Of course, what seemed small-scale to Nichols looked like the big-time to most other people. “He went to Meryl Streep, who had not appeared onstage in decades, to see if she would be interested in playing the vain, destructive actress Irina Arkadina in a revival of The Seagull. To his surprise, she said yes.” She wanted to work with Kevin Kline at the Delacorte in Central Park. Both actors were veterans of Joseph Papp’s Public Theater, where salaries were small and working conditions nothing like Hollywood. Nichols knew that The Seagull would run for only five weeks, would not be extended and, at 68, he would make no money from it. But Chekhov in the Park recharged his batteries and brought him back to work. His next film, for HBO, was the acerbic Wit, starring Emma Thompson, who had enjoyed his direction of the film Primary Colors in which she had starred. Women played an outsized role in Nichols’s professional life, especially for this time.

Some readers, overwhelmed by the multitude of famous names, plays, films, and events, may choose to follow just one of the trails that wind through this dense forest of an artist’s biography. One is the May trail (she is still alive and writing in New York). Another is the Theater Trail (ending with his 2013 production of Pinter’s Betrayal). Another is the Movie Trail (my favorite chapters were about The Graduate, Catch-22, Carnal Knowledge, Silkwood, Working Girl, The Birdcage, and Charlie Wilson’s War). Another is the Money Trail, which tracks Nichols’s investments in real estate, horses, and art. Another is the Woman Trail, and that includes wives Patricia Scot, Margot Callas, Annabel Davis-Goff, and Diane Sawyer; famous collaborators, including Elizabeth Taylor, Candice Bergen, Nora Ephron, Meryl Streep, Julia Roberts, and, in later years, Cynthia Nixon and Natalie Portman; girlfriends Suzy Parker, Penelope Gilliatt, and Gloria Steinem; and women for whom he served as an escort, such as Jackie Kennedy.
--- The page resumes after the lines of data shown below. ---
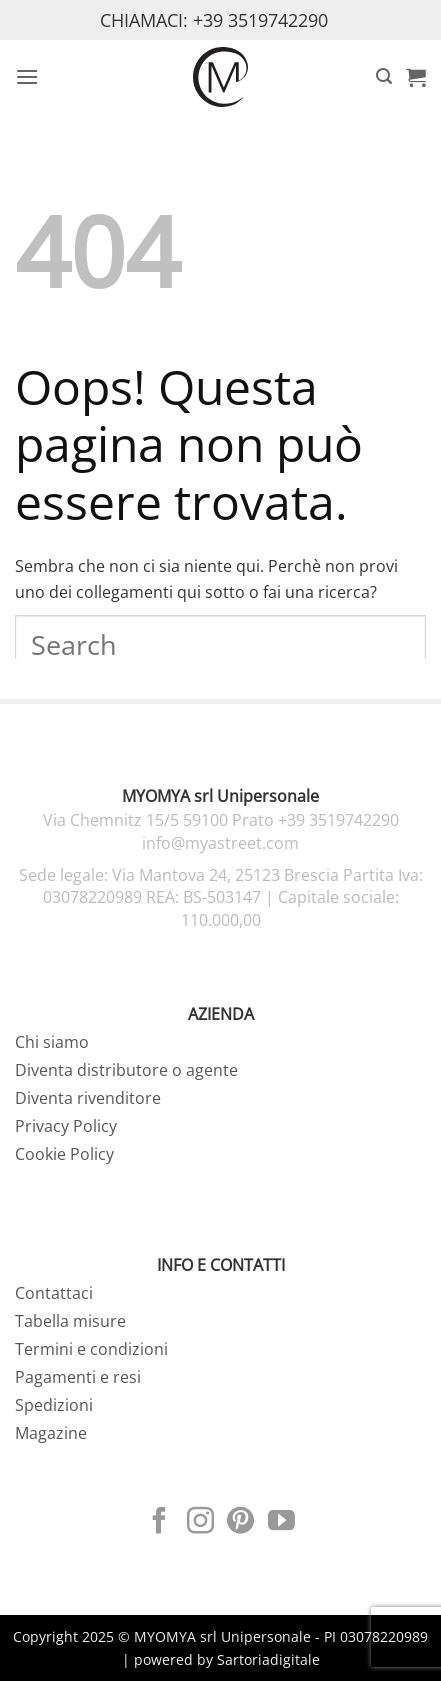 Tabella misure (70, 1321)
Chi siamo (52, 1042)
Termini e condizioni (91, 1349)
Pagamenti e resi (78, 1377)
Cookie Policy (64, 1154)
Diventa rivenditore (88, 1098)
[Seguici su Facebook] (159, 1523)
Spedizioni (54, 1405)
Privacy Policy (66, 1126)
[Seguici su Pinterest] (240, 1523)
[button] (27, 76)
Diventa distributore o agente (126, 1070)
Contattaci (54, 1293)
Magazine (51, 1433)
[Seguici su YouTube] (281, 1523)
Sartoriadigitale (268, 1659)
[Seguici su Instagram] (200, 1523) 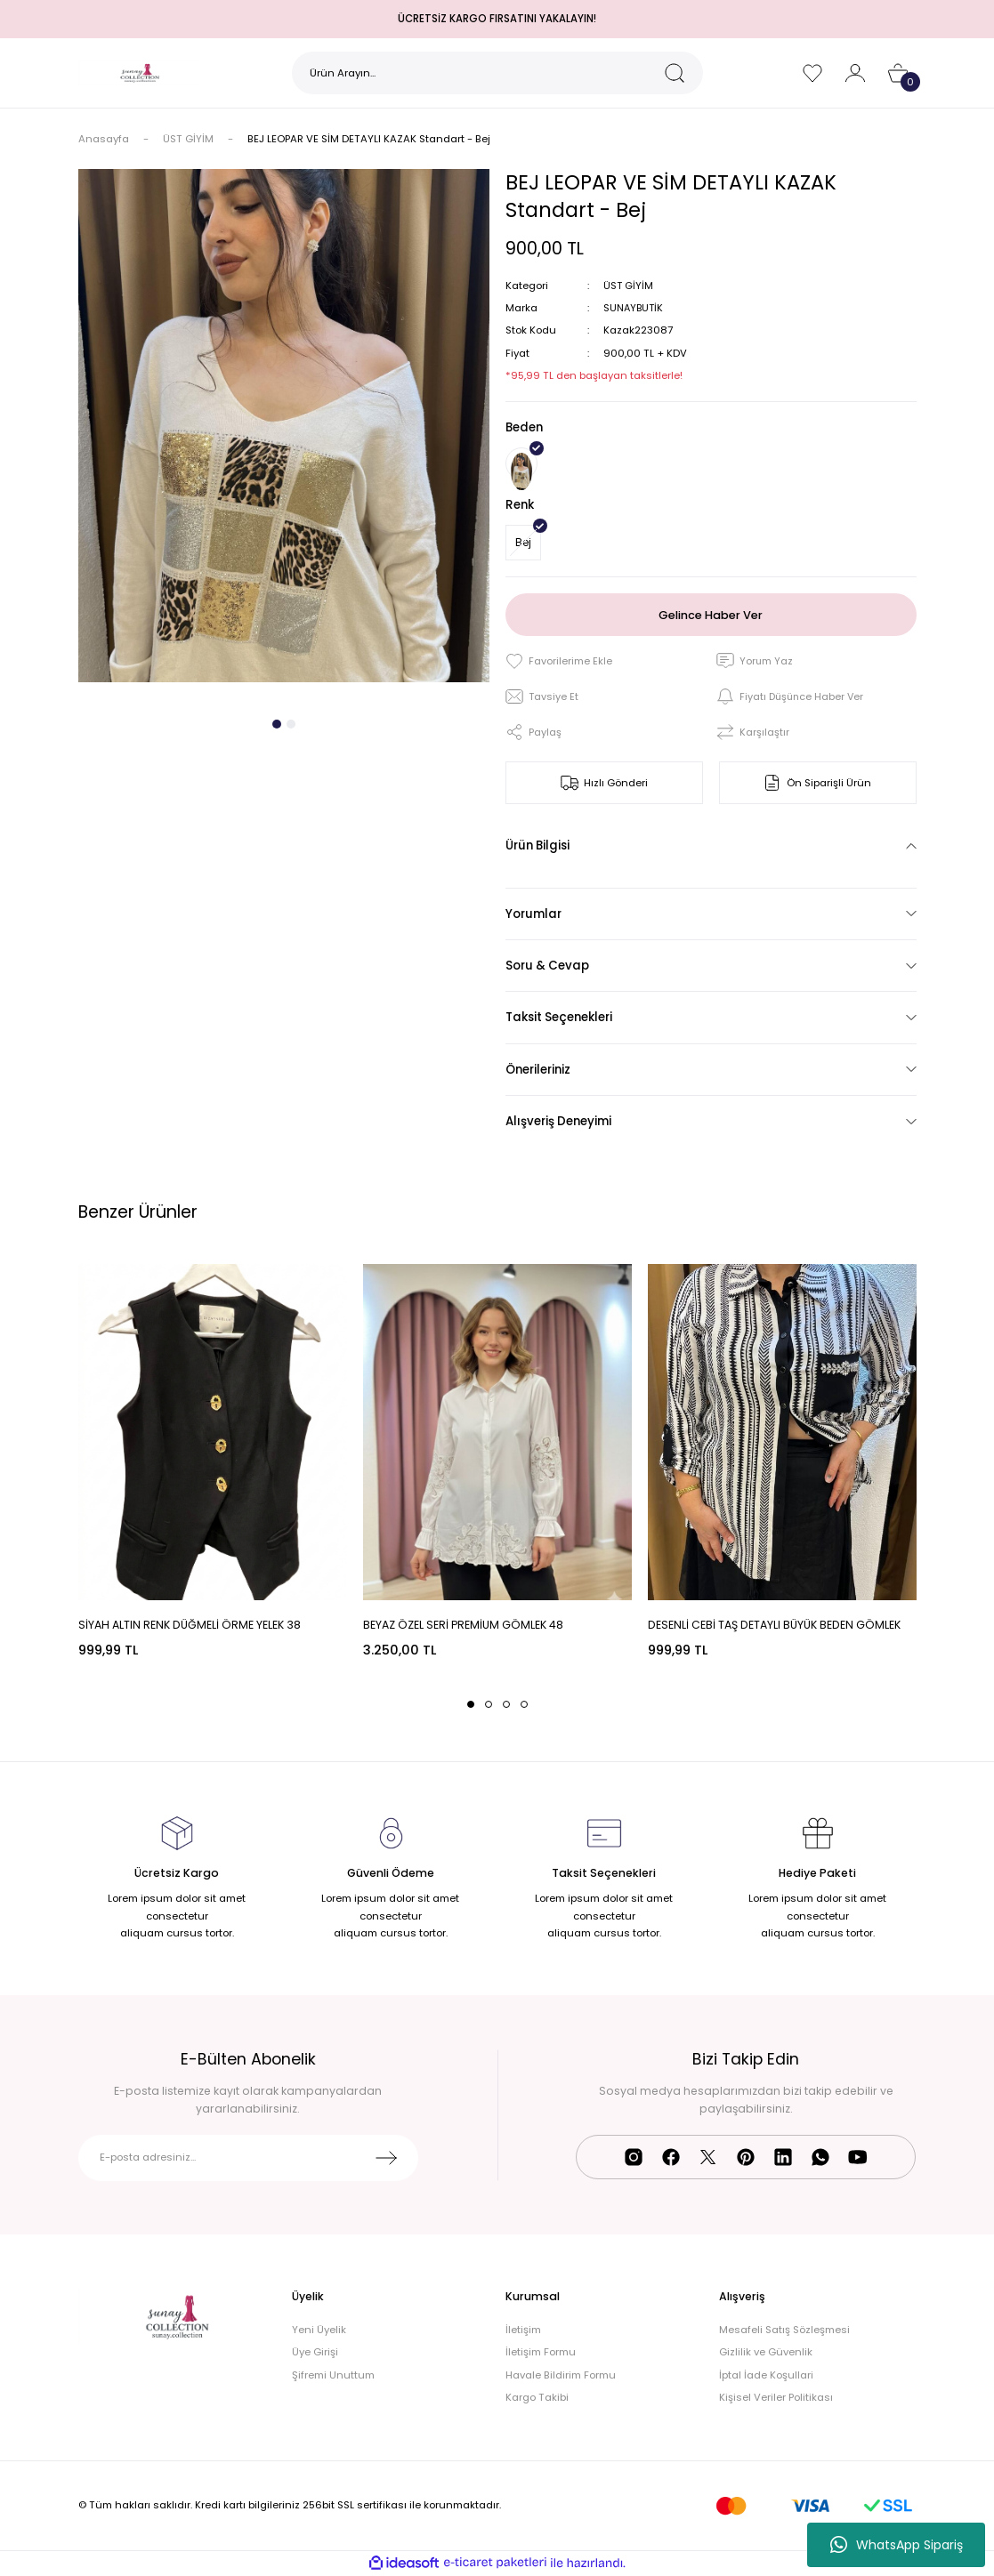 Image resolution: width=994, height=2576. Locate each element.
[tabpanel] (283, 425)
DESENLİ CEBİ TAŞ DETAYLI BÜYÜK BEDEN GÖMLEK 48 (774, 1625)
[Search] (497, 73)
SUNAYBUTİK (634, 308)
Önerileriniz (537, 1069)
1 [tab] (276, 724)
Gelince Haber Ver (711, 614)
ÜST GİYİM (628, 285)
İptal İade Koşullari (766, 2375)
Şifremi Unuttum (333, 2375)
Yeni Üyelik (319, 2329)
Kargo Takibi (537, 2397)
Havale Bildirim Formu (560, 2375)
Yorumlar (533, 914)
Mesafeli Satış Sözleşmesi (784, 2329)
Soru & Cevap (547, 965)
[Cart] (898, 73)
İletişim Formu (540, 2352)
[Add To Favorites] (558, 661)
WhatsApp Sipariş (896, 2545)
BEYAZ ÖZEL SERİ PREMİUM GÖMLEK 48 (463, 1624)
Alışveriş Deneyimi (558, 1121)
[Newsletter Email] (248, 2158)
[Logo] (139, 73)
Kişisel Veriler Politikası (776, 2397)
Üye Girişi (315, 2352)
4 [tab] (524, 1704)
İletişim (523, 2329)
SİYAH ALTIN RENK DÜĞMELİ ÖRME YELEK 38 (189, 1624)
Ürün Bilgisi (537, 845)
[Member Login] (855, 73)
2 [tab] (291, 724)
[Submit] (386, 2158)
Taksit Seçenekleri (558, 1017)
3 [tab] (506, 1704)
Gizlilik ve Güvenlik (765, 2352)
If overwhelming to the reader, how much more overwhelming this material and network of relationships was for the biographer, who not only had to organize this enormous and formidable cast of characters but had to socialize with many of them in New York after the book was published. Although I wish Harris had probed more deeply into the workings of those relationships, there is more than enough content in this biography to chew on. I did not skim a single page of Mike Nichols: A Life.


Helen Epstein (helenepstein.com) is the author of 10 books of nonfiction and has been reviewing for the Arts Fuse since its inception. Her latest publication is the edited and annotated version of Franci’s War (franciswar.com).

1 Comment

  1. Robert Israel on March 5, 2021 at 7:24 am

    As a postscript to Helen’s thoughtful review, I’d like to add a personal reflection about Nichols:

    In the biography, Nichols is portrayed as being a kind-hearted soul, who was often generous to others. I can attest to this aspect of his personality. In 1981, working as stringer for a weekly newspaper while in college, his publicist called me to cancel an interview I had set up weeks before to probe his insights about Neil Simon’s play Plaza Suite set to tryout at Boston’s Colonial Theatre. Later that day, Nichols himself telephoned, apologized for the cancellation, and we spoke for twenty minutes. He said he would set aside tickets for me to see the show (he did, but I couldn’t make it that night), and he invited me to follow up with him if I needed to. The fact that I was an out-of-town reporter with no clout whatsoever didn’t matter at all to him. He was thoughtful, candid, and personable.